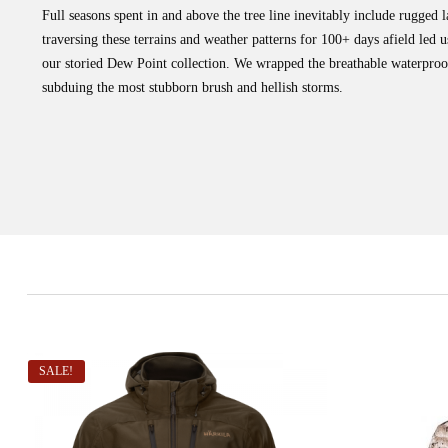
Full seasons spent in and above the tree line inevitably include rugged
traversing these terrains and weather patterns for 100+ days afield le
our storied Dew Point collection. We wrapped the breathable waterproo
subduing the most stubborn brush and hellish storms.
SALE!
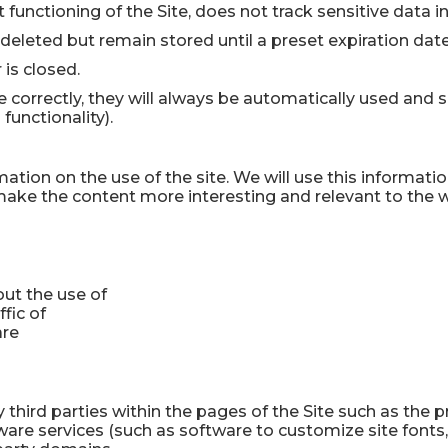
ct functioning of the Site, does not track sensitive data 
 deleted but remain stored until a preset expiration date
 is closed.
e correctly, they will always be automatically used and s
functionality).
mation on the use of the site. We will use this informati
make the content more interesting and relevant to the wi
ut the use of
ffic of
are
 third parties within the pages of the Site such as the 
ftware services (such as software to customize site font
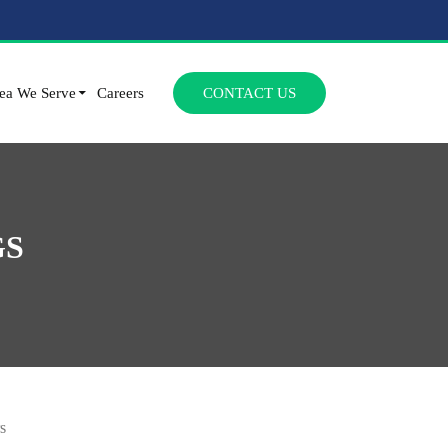
SKIP TO CONTENT
ea We Serve
Careers
CONTACT US
GS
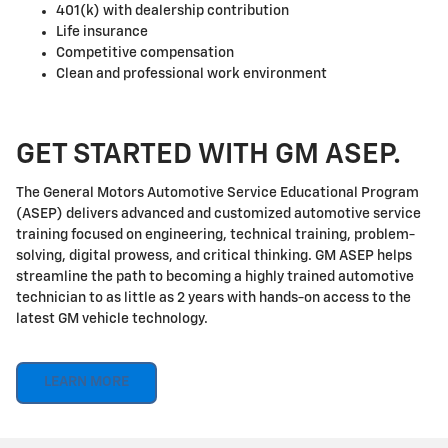
401(k) with dealership contribution
Life insurance
Competitive compensation
Clean and professional work environment
GET STARTED WITH GM ASEP.
The General Motors Automotive Service Educational Program
(ASEP) delivers advanced and customized automotive service
training focused on engineering, technical training, problem-
solving, digital prowess, and critical thinking. GM ASEP helps
streamline the path to becoming a highly trained automotive
technician to as little as 2 years with hands-on access to the
latest GM vehicle technology.
LEARN MORE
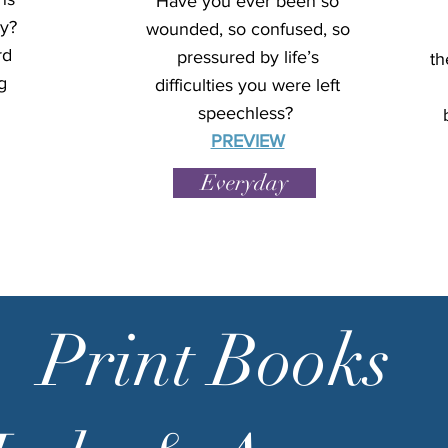
Have you ever been so
y?
wounded, so confused, so
rd
pressured by life’s
th
g
difficulties you were left
speechless?
PREVIEW
Everyday
Print Books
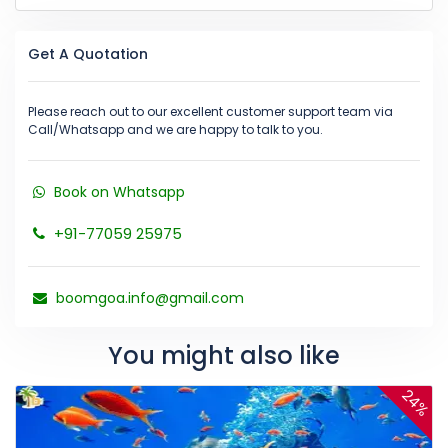
Get A Quotation
Please reach out to our excellent customer support team via
Call/Whatsapp and we are happy to talk to you.
Book on Whatsapp
+91-77059 25975
boomgoa.info@gmail.com
You might also like
24%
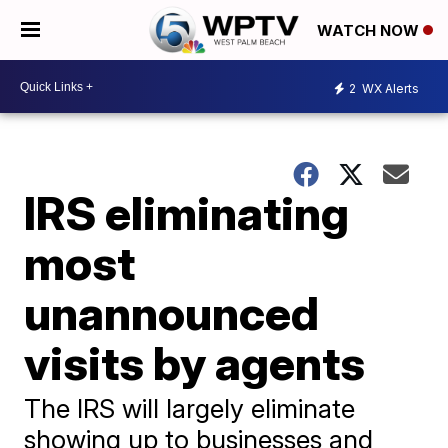
WATCH NOW
2
WX Alerts
IRS eliminating
most
unannounced
visits by agents
The IRS will largely eliminate
showing up to businesses and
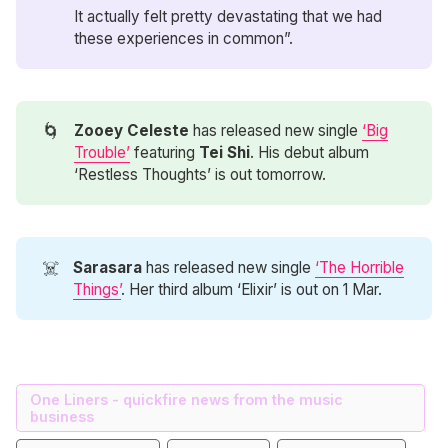
It actually felt pretty devastating that we had
these experiences in common”.
🌀
Zooey Celeste
has released new single
‘Big
Trouble’
featuring
Tei Shi
. His debut album
‘Restless Thoughts’ is out tomorrow.
☠️
Sarasara
has released new single
‘The Horrible
Things’
. Her third album ‘Elixir’ is out on 1 Mar.
One Liners - quickfire news from the music
business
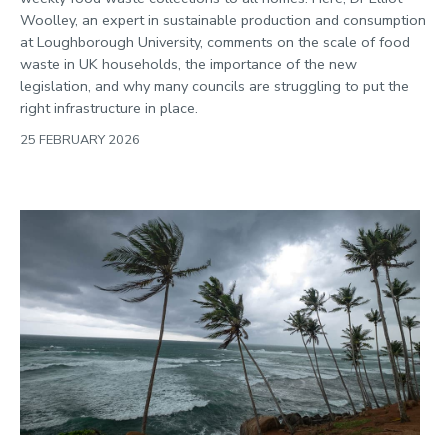
Politics
Woolley, an expert in sustainable production and consumption
Public engagement
at Loughborough University, comments on the scale of food
waste in UK households, the importance of the new
Research
legislation, and why many councils are struggling to put the
Research success
right infrastructure in place.
Science
25 FEBRUARY 2026
Society
Sport
Sustainability
Technology
Transport
Travel
University
War and security
World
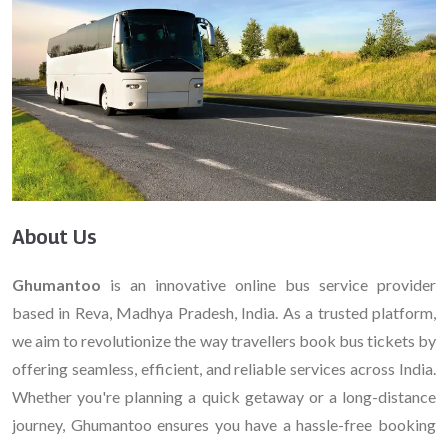
About Us
Ghumantoo
is an innovative online bus service provider
based in Reva, Madhya Pradesh, India. As a trusted platform,
we aim to revolutionize the way travellers book bus tickets by
offering seamless, efficient, and reliable services across India.
Whether you're planning a quick getaway or a long-distance
journey, Ghumantoo ensures you have a hassle-free booking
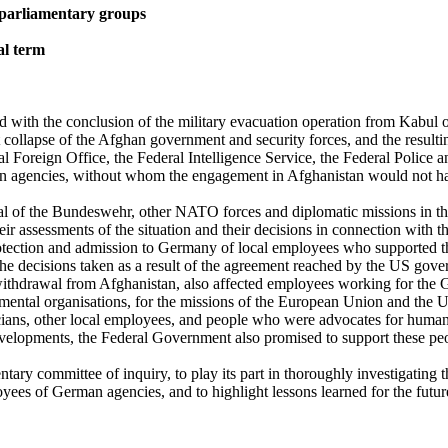
parliamentary groups
al term
 with the conclusion of the military evacuation operation from Kabul 
ft collapse of the Afghan government and security forces, and the result
l Foreign Office, the Federal Intelligence Service, the Federal Police
agencies, without whom the engagement in Afghanistan would not have
al of the Bundeswehr, other NATO forces and diplomatic missions in the
heir assessments of the situation and their decisions in connection with
otection and admission to Germany of local employees who supported 
d the decisions taken as a result of the agreement reached by the US g
ithdrawal from Afghanistan, also affected employees working for the G
ental organisations, for the missions of the European Union and the Uni
ians, other local employees, and people who were advocates for human 
c developments, the Federal Government also promised to support these 
ry committee of inquiry, to play its part in thoroughly investigating th
yees of German agencies, and to highlight lessons learned for the futur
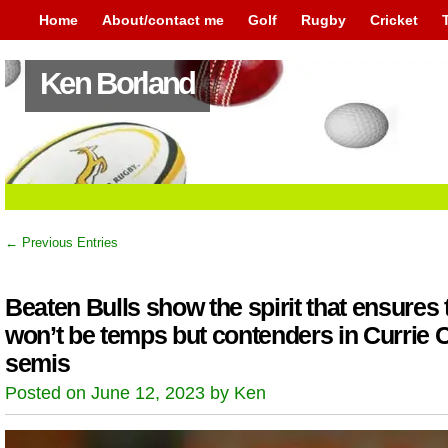
Home
About/contact me
Golf
Rugby
Cricket
Ken Borland
← Previous Entries
Beaten Bulls show the spirit that ensures 
won’t be temps but contenders in Currie 
semis
Posted on June 12, 2023 by Ken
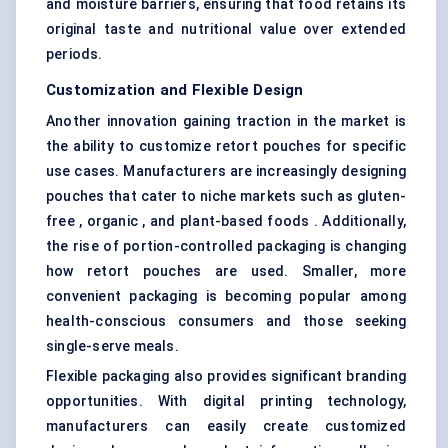
and moisture barriers, ensuring that food retains its
original taste and nutritional value over extended
periods.
Customization and Flexible Design
Another innovation gaining traction in the market is
the ability to customize retort pouches for specific
use cases. Manufacturers are increasingly designing
pouches that cater to niche markets such as gluten-
free , organic , and plant-based foods . Additionally,
the rise of portion-controlled packaging is changing
how retort pouches are used. Smaller, more
convenient packaging is becoming popular among
health-conscious consumers and those seeking
single-serve meals.
Flexible packaging also provides significant branding
opportunities. With digital printing technology,
manufacturers can easily create customized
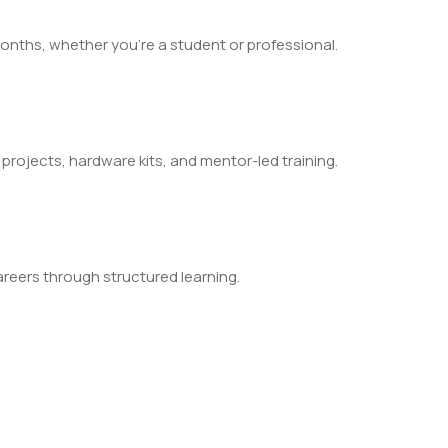
nths, whether you’re a student or professional.
l projects, hardware kits, and mentor-led training.
reers through structured learning.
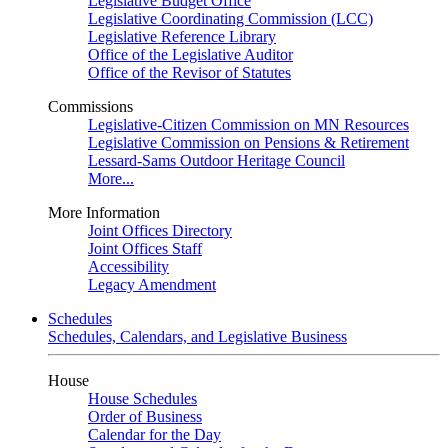
Legislative Budget Office
Legislative Coordinating Commission (LCC)
Legislative Reference Library
Office of the Legislative Auditor
Office of the Revisor of Statutes
Commissions
Legislative-Citizen Commission on MN Resources
Legislative Commission on Pensions & Retirement
Lessard-Sams Outdoor Heritage Council
More...
More Information
Joint Offices Directory
Joint Offices Staff
Accessibility
Legacy Amendment
Schedules
Schedules, Calendars, and Legislative Business
House
House Schedules
Order of Business
Calendar for the Day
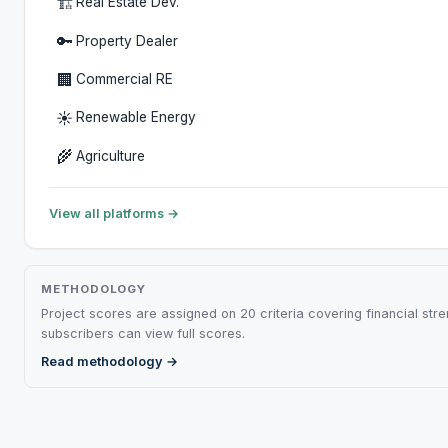
🏗️
Real Estate Dev.
🔑
Property Dealer
🏢
Commercial RE
☀️
Renewable Energy
🌾
Agriculture
View all platforms →
METHODOLOGY
Project scores are assigned on 20 criteria covering financial str
subscribers can view full scores.
Read methodology →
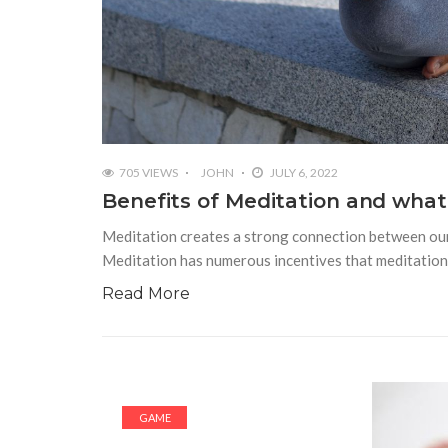
705 VIEWS
JOHN
JULY 6, 2022
Benefits of Meditation and what
Meditation creates a strong connection between our 
Meditation has numerous incentives that meditation
Read More
GAME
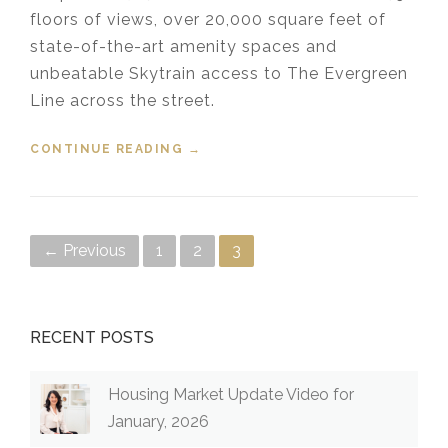
floors of views, over 20,000 square feet of
state-of-the-art amenity spaces and
unbeatable Skytrain access to The Evergreen
Line across the street.
CONTINUE READING
“567 CLARKE + COMO PRESALES”
→
Posts navigation
← Previous
1
2
3
RECENT POSTS
Housing Market Update Video for
January, 2026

### Directions for this task
Count up the lines of the listing where "ASEP" occurs, and answer with that number only.

### Exercise answer
3